**TASK OBJECTIVE:** The listing below is to be written out word for word, minus its images.

**THE DATA:**
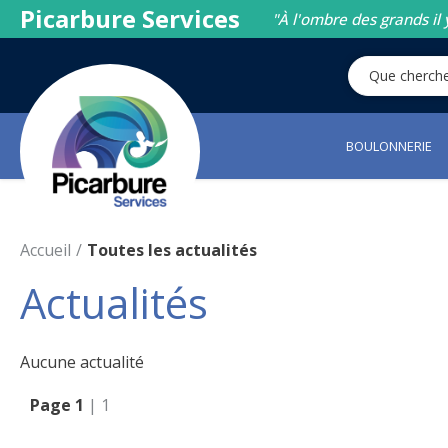
Picarbure Services
"À l'ombre des grands il 
BOULONNERIE
Accueil
Toutes les actualités
Actualités
Aucune actualité
Page 1
| 1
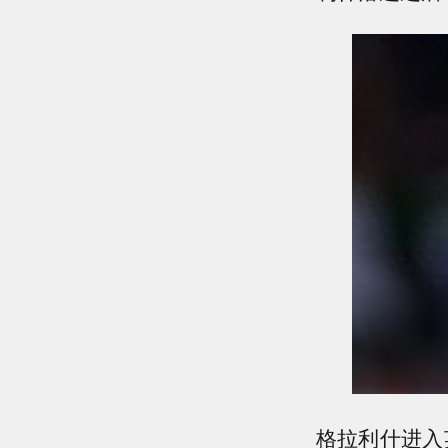
格拉利什进入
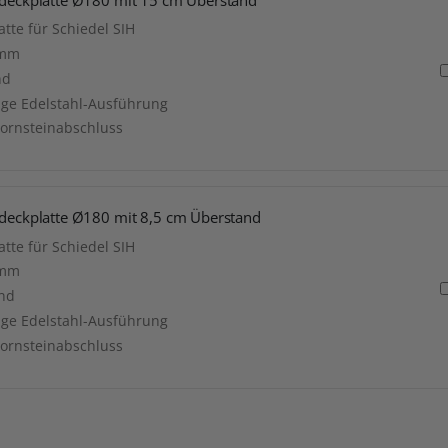
tte für Schiedel SIH
 mm
nd
ige Edelstahl-Ausführung
hornsteinabschluss
bdeckplatte Ø180 mit 8,5 cm Überstand
tte für Schiedel SIH
 mm
and
ige Edelstahl-Ausführung
hornsteinabschluss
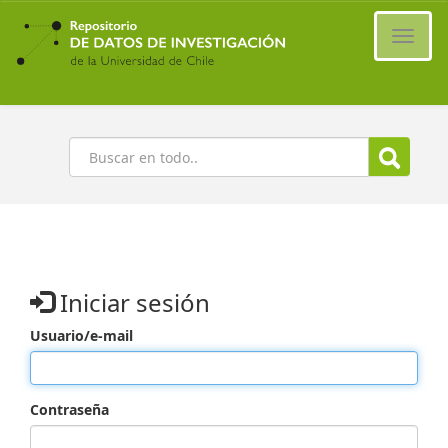
Ir
al
Cambi
contenido
naveg
principal
Buscar
Iniciar sesión
Usuario/e-mail
Contraseña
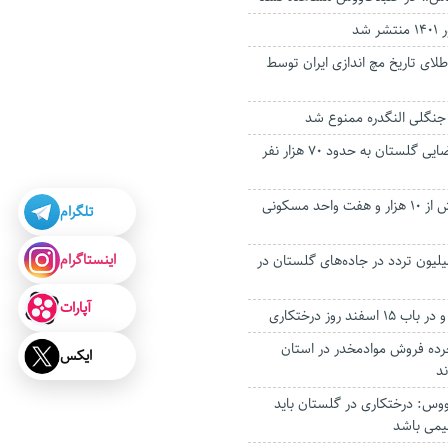
 شد
اى تاریخ مچ اندازی ایران توسط
جنگلی النگدره ممنوع شد
خدمات دستگاه قضایی گلستان به حدود ۷۰ هزار نفر
عملیات اجرایی بیش از ۱۰ هزار و هفت واحد مسکونی
تلگرام
اینستاگرام
 نزدیک به ۴ میلیون تردد در جاده‌های گلستان در
آپارات
فند روز درختکاری
و خرده فروش موادمخدر در استان
ایکس
د
وس: درختکاری‌ در گلستان باید
یمی باشد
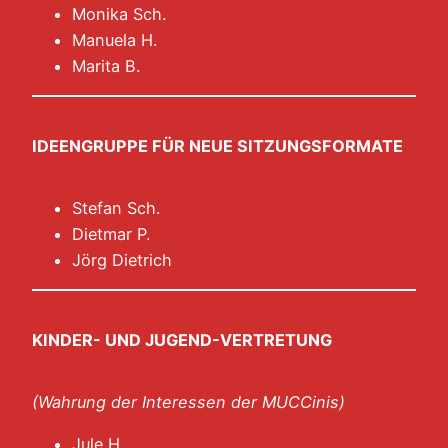
Monika Sch.
Manuela H.
Marita B.
IDEENGRUPPE FÜR NEUE SITZUNGSFORMATE
Stefan Sch.
Dietmar P.
Jörg Dietrich
KINDER- UND JUGEND-VERTRETUNG
(Wahrung der Interessen der MUCCinis)
Jule H.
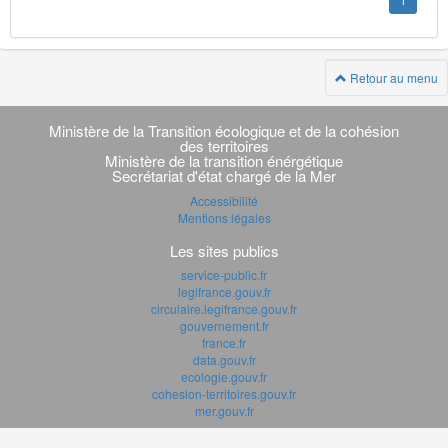
1
Retour au menu
Navigation
transverse
Ministère de la Transition écologique et de la cohésion
des territoires
Ministère de la transition énérgétique
Secrétariat d'état chargé de la Mer
Accessibilité
Mentions légales
Les sites publics
service-public.fr
legifrance.gouv.fr
circulaire.legifrance.gouv.fr
gouvernement.fr
france.fr
data.gouv.fr
ecologie.gouv.fr
cohesion-territoires.gouv.fr
mer.gouv.fr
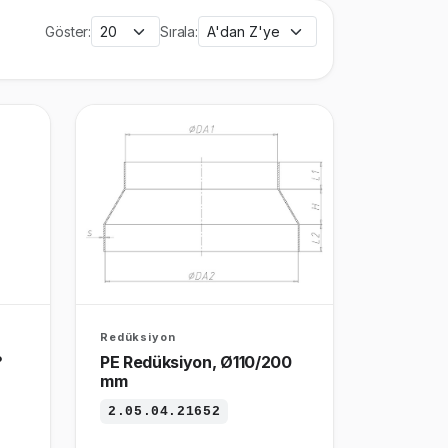
Göster:
Sırala:
Redüksiyon
°
PE Redüksiyon, Ø110/200
mm
2.05.04.21652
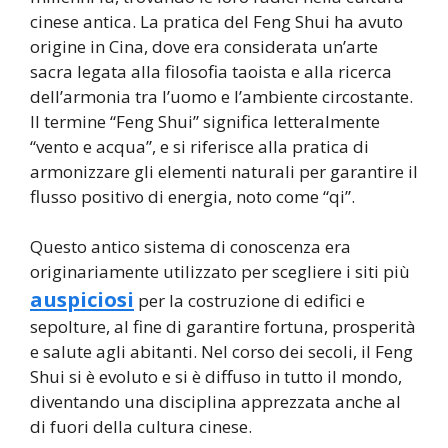
cinese antica. La pratica del Feng Shui ha avuto
origine in Cina, dove era considerata un’arte
sacra legata alla filosofia taoista e alla ricerca
dell’armonia tra l’uomo e l’ambiente circostante.
Il termine “Feng Shui” significa letteralmente
“vento e acqua”, e si riferisce alla pratica di
armonizzare gli elementi naturali per garantire il
flusso positivo di energia, noto come “qi”.
Questo antico sistema di conoscenza era
originariamente utilizzato per scegliere i siti più
auspiciosi
per la costruzione di edifici e
sepolture, al fine di garantire fortuna, prosperità
e salute agli abitanti. Nel corso dei secoli, il Feng
Shui si è evoluto e si è diffuso in tutto il mondo,
diventando una disciplina apprezzata anche al
di fuori della cultura cinese.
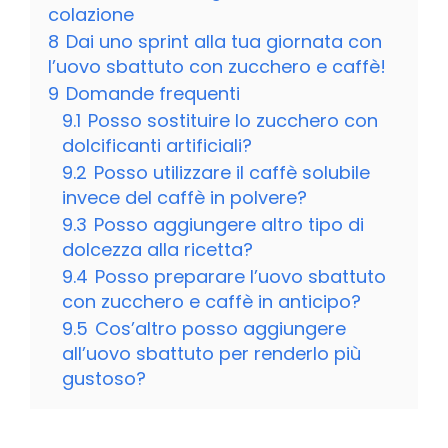
colazione
8
Dai uno sprint alla tua giornata con
l’uovo sbattuto con zucchero e caffè!
9
Domande frequenti
9.1
Posso sostituire lo zucchero con
dolcificanti artificiali?
9.2
Posso utilizzare il caffè solubile
invece del caffè in polvere?
9.3
Posso aggiungere altro tipo di
dolcezza alla ricetta?
9.4
Posso preparare l’uovo sbattuto
con zucchero e caffè in anticipo?
9.5
Cos’altro posso aggiungere
all’uovo sbattuto per renderlo più
gustoso?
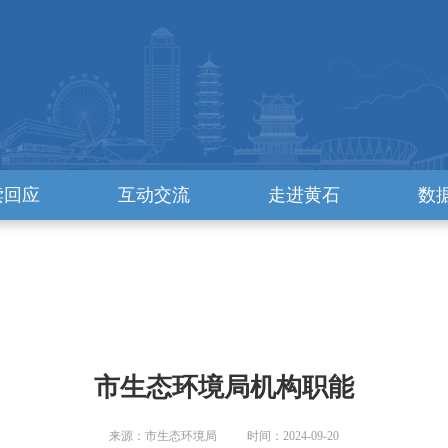
读回应
互动交流
走进黄石
数
市生态环境局机构职能
来源：市生态环境局 时间：2024-09-20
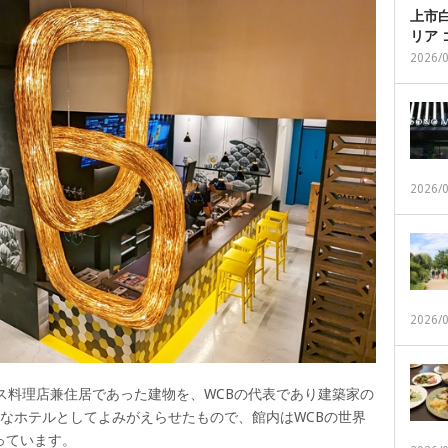
上市白
リア
2026/
2026/
2026/
ス料理店兼住居であった建物を、WCBの代表であり建築家の
なホテルとしてよみがえらせたもので、館内はWCBの世界
っています。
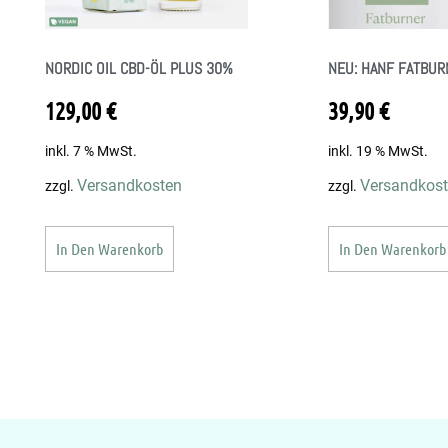
NORDIC OIL CBD-ÖL PLUS 30%
NEU: HANF FATBUR
129,00
€
39,90
€
inkl. 7 % MwSt.
inkl. 19 % MwSt.
Versandkosten
Versandkos
zzgl.
zzgl.
In Den Warenkorb
In Den Warenkorb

**EXERCISE SOLUTION:**
Picarbure Services
"À l'ombre des grands il 
BOULONNERIE
Accueil
Toutes les actualités
Actualités
Aucune actualité
Page 1
| 1
格拉利什进入
tte für Schiedel SIH
 mm
nd
ige Edelstahl-Ausführung
hornsteinabschluss
bdeckplatte Ø180 mit 8,5 cm Überstand
tte für Schiedel SIH
 mm
and
ige Edelstahl-Ausführung
hornsteinabschluss
Ir
al
Cambi
contenido
naveg
principal
Buscar
Iniciar sesión
Usuario/e-mail
Contraseña
 شد
اى تاریخ مچ اندازی ایران توسط
جنگلی النگدره ممنوع شد
خدمات دستگاه قضایی گلستان به حدود ۷۰ هزار نفر
عملیات اجرایی بیش از ۱۰ هزار و هفت واحد مسکونی
تلگرام
اینستاگرام
 نزدیک به ۴ میلیون تردد در جاده‌های گلستان در
آپارات
فند روز درختکاری
و خرده فروش موادمخدر در استان
ایکس
د
وس: درختکاری‌ در گلستان باید
یمی باشد
Monika Sch.
Manuela H.
Marita B.
IDEENGRUPPE FÜR NEUE SITZUNGSFORMATE
Stefan Sch.
Dietmar P.
Jörg Dietrich
KINDER- UND JUGEND-VERTRETUNG
(Wahrung der Interessen der MUCCinis)
Jule H.
1
Retour au menu
Navigation
transverse
Ministère de la Transition écologique et de la cohésion
des territoires
Ministère de la transition énérgétique
Secrétariat d'état chargé de la Mer
Accessibilité
Mentions légales
Les sites publics
service-public.fr
legifrance.gouv.fr
circulaire.legifrance.gouv.fr
gouvernement.fr
france.fr
data.gouv.fr
ecologie.gouv.fr
cohesion-territoires.gouv.fr
mer.gouv.fr
Göster:
Sırala:
Redüksiyon
°
PE Redüksiyon, Ø110/200
mm
2.05.04.21652
cinese antica. La pratica del Feng Shui ha avuto
origine in Cina, dove era considerata un’arte
sacra legata alla filosofia taoista e alla ricerca
dell’armonia tra l’uomo e l’ambiente circostante.
Il termine “Feng Shui” significa letteralmente
“vento e acqua”, e si riferisce alla pratica di
armonizzare gli elementi naturali per garantire il
flusso positivo di energia, noto come “qi”.
Questo antico sistema di conoscenza era
originariamente utilizzato per scegliere i siti più
auspiciosi
per la costruzione di edifici e
sepolture, al fine di garantire fortuna, prosperità
e salute agli abitanti. Nel corso dei secoli, il Feng
Shui si è evoluto e si è diffuso in tutto il mondo,
diventando una disciplina apprezzata anche al
di fuori della cultura cinese.
colazione
8
Dai uno sprint alla tua giornata con
l’uovo sbattuto con zucchero e caffè!
9
Domande frequenti
9.1
Posso sostituire lo zucchero con
dolcificanti artificiali?
9.2
Posso utilizzare il caffè solubile
invece del caffè in polvere?
9.3
Posso aggiungere altro tipo di
dolcezza alla ricetta?
9.4
Posso preparare l’uovo sbattuto
con zucchero e caffè in anticipo?
9.5
Cos’altro posso aggiungere
all’uovo sbattuto per renderlo più
gustoso?
读回应
互动交流
走进黄石
数
市生态环境局机构职能
来源：市生态环境局 时间：2024-09-20
上市白
リア
2026/
2026/
2026/
ス料理店兼住居であった建物を、WCBの代表であり建築家の
なホテルとしてよみがえらせたもので、館内はWCBの世界
っています。
NORDIC OIL CBD-ÖL PLUS 30%
NEU: HANF FATBUR
129,00
€
39,90
€
inkl. 7 % MwSt.
inkl. 19 % MwSt.
Versandkosten
Versandkos
zzgl.
zzgl.
In Den Warenkorb
In Den Warenkorb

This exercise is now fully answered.